▶ Given entries
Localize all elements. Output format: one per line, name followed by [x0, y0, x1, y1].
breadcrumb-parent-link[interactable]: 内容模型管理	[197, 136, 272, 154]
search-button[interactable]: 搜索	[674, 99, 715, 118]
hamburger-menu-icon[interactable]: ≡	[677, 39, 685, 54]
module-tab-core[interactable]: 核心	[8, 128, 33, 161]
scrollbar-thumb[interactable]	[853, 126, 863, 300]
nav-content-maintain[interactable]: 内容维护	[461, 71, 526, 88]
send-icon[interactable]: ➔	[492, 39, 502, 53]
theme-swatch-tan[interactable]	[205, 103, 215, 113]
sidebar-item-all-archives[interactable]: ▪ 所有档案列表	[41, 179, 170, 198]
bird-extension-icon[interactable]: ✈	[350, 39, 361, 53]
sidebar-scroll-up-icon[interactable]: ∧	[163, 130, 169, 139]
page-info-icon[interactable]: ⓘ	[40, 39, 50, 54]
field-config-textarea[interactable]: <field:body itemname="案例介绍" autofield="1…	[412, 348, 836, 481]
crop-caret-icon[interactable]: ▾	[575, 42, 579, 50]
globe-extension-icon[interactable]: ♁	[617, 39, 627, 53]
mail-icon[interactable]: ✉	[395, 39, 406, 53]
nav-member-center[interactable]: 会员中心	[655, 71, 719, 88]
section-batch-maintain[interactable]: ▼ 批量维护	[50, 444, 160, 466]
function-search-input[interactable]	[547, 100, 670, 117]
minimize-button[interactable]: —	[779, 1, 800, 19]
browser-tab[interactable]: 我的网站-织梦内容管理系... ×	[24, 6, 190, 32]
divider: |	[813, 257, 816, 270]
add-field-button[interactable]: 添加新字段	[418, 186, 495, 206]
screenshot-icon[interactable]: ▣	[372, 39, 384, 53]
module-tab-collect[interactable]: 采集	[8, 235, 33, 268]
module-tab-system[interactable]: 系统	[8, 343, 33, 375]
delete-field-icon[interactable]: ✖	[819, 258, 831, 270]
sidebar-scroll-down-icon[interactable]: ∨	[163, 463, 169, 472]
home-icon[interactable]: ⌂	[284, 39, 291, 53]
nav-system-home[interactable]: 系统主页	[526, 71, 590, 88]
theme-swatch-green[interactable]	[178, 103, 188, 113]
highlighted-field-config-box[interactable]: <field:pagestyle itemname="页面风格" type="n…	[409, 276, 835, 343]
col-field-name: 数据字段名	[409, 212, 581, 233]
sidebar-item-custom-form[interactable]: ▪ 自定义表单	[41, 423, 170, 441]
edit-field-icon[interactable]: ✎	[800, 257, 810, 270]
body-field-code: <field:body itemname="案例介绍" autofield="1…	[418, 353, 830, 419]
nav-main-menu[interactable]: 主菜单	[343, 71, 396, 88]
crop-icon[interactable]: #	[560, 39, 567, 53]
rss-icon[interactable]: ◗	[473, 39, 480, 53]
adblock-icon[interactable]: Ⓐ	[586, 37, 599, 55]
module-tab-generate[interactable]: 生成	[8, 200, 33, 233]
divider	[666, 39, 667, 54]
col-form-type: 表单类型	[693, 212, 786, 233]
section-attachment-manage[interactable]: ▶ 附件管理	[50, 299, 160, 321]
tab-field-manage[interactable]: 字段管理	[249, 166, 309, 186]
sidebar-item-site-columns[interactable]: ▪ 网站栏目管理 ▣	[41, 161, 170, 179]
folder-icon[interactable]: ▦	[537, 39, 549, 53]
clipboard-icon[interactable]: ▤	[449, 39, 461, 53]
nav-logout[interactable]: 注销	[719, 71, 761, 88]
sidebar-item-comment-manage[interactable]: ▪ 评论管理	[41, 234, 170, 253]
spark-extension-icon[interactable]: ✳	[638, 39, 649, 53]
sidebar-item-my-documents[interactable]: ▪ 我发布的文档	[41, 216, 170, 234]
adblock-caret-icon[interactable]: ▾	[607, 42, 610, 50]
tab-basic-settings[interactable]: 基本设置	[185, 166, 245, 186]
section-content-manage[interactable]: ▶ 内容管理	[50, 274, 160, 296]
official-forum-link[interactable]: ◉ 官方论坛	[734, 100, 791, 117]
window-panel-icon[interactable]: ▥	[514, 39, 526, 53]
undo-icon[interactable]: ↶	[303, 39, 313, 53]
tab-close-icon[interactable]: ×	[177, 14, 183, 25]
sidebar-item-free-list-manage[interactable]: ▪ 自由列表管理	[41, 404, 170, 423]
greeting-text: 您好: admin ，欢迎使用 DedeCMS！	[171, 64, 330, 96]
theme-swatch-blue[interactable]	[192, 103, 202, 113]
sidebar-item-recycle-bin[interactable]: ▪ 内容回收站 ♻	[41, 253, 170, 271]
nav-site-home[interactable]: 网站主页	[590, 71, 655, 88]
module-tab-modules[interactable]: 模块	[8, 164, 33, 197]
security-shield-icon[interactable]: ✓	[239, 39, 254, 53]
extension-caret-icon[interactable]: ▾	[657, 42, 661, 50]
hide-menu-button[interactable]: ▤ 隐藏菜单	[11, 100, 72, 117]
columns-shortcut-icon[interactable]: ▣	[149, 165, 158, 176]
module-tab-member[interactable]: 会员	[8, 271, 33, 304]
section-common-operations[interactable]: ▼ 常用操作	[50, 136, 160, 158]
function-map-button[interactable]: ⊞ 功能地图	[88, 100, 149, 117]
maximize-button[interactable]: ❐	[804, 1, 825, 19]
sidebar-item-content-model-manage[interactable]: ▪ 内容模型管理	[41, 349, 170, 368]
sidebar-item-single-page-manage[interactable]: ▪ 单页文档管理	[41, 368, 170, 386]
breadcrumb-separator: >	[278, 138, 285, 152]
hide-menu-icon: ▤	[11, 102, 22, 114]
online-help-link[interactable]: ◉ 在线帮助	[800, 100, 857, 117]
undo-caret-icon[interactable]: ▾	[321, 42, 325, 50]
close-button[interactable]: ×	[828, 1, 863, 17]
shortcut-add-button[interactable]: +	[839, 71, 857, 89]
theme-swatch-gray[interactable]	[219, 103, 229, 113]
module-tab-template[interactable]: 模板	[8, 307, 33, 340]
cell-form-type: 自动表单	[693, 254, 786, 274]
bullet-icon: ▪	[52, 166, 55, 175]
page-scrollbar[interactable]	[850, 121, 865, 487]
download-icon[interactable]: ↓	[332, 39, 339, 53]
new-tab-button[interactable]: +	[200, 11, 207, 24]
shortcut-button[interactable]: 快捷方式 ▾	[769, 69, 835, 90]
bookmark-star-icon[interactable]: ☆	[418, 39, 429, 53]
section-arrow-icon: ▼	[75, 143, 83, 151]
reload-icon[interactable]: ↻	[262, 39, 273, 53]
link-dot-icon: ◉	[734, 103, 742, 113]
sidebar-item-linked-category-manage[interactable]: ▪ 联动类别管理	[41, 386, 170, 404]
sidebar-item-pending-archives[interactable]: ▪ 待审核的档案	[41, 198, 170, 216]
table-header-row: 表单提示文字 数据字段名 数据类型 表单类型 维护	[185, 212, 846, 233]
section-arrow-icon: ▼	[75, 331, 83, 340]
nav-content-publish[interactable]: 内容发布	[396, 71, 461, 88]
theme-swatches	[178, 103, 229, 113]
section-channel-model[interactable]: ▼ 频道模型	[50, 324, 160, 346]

---

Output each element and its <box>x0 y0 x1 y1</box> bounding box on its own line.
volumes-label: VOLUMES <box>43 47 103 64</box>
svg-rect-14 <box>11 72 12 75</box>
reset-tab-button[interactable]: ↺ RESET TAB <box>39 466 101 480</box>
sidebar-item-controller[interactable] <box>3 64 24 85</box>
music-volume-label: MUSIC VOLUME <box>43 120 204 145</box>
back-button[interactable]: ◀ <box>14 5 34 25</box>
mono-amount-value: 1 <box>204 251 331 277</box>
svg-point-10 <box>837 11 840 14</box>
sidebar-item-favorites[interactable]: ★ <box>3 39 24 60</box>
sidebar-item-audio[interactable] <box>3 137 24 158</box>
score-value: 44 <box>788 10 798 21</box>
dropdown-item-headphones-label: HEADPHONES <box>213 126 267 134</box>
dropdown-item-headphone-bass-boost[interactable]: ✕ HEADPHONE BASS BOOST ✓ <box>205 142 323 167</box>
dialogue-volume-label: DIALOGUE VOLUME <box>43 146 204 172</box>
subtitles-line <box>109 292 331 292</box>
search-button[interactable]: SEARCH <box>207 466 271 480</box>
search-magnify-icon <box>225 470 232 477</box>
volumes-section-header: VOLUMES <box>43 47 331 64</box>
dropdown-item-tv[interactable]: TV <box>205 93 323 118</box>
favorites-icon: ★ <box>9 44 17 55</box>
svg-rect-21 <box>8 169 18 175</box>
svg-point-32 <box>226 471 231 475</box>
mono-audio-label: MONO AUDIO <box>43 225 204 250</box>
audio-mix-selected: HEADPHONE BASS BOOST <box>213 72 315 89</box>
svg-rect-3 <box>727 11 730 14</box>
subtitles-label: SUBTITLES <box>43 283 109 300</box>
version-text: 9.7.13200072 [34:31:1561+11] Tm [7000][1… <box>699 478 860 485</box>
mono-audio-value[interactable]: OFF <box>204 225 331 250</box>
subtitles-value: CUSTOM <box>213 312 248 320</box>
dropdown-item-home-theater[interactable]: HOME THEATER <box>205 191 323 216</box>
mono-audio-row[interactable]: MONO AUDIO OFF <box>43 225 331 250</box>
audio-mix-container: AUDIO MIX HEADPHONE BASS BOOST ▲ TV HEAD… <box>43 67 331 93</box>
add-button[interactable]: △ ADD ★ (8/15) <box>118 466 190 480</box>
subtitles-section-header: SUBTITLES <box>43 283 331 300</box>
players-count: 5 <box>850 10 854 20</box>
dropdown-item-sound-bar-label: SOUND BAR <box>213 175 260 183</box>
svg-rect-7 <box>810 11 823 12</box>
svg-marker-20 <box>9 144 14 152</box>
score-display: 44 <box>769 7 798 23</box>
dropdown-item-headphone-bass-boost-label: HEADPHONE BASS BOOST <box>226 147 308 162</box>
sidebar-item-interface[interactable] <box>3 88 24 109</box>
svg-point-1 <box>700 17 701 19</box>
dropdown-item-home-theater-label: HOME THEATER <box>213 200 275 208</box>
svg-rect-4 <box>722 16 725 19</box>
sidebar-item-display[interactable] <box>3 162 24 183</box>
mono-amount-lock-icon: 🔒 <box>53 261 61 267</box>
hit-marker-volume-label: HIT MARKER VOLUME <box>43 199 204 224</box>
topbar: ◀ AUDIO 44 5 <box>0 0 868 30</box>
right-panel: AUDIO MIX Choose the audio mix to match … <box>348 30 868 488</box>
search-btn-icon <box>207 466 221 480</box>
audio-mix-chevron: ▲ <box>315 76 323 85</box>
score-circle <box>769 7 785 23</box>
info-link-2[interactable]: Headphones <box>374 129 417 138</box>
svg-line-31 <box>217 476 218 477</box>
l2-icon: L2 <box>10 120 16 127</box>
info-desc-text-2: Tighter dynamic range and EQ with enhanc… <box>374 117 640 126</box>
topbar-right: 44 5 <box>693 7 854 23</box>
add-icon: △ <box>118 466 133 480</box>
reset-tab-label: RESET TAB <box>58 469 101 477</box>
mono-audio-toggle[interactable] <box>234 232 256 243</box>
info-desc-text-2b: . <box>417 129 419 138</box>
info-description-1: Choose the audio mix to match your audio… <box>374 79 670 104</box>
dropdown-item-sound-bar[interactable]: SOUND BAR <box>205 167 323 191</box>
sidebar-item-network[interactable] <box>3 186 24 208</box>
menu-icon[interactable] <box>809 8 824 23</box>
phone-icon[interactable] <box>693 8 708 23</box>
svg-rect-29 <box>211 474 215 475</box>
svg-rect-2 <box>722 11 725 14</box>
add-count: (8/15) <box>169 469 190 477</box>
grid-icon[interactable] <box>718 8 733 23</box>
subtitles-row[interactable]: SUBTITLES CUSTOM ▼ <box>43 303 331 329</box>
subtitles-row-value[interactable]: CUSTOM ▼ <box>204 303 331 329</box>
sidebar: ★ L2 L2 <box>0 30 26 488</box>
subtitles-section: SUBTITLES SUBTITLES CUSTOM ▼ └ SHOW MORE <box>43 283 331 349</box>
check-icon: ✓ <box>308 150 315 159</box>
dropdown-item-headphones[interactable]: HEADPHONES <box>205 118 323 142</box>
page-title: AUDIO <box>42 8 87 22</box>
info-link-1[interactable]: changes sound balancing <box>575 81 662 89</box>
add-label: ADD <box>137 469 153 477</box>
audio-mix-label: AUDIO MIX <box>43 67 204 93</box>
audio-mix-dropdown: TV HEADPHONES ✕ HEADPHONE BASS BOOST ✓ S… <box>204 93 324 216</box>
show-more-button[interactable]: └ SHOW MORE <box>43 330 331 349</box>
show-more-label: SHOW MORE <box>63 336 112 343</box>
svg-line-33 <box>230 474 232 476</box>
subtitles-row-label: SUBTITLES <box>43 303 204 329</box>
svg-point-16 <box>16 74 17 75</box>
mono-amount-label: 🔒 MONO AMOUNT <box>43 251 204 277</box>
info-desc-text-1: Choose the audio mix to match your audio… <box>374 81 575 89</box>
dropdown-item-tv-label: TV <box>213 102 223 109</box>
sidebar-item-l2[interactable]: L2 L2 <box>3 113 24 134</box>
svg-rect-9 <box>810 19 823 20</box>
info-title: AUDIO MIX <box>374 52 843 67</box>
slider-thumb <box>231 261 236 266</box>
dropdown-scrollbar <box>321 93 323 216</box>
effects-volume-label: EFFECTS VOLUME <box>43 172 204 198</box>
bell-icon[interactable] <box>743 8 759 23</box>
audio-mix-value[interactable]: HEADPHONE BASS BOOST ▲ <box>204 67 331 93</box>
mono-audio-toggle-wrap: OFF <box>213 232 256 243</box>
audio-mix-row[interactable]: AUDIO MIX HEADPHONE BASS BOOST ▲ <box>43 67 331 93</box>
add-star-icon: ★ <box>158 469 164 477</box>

▶ What to work on
Work through the records above and count the lines that hold the string "reset". Please give only that figure.

▶ Output below
2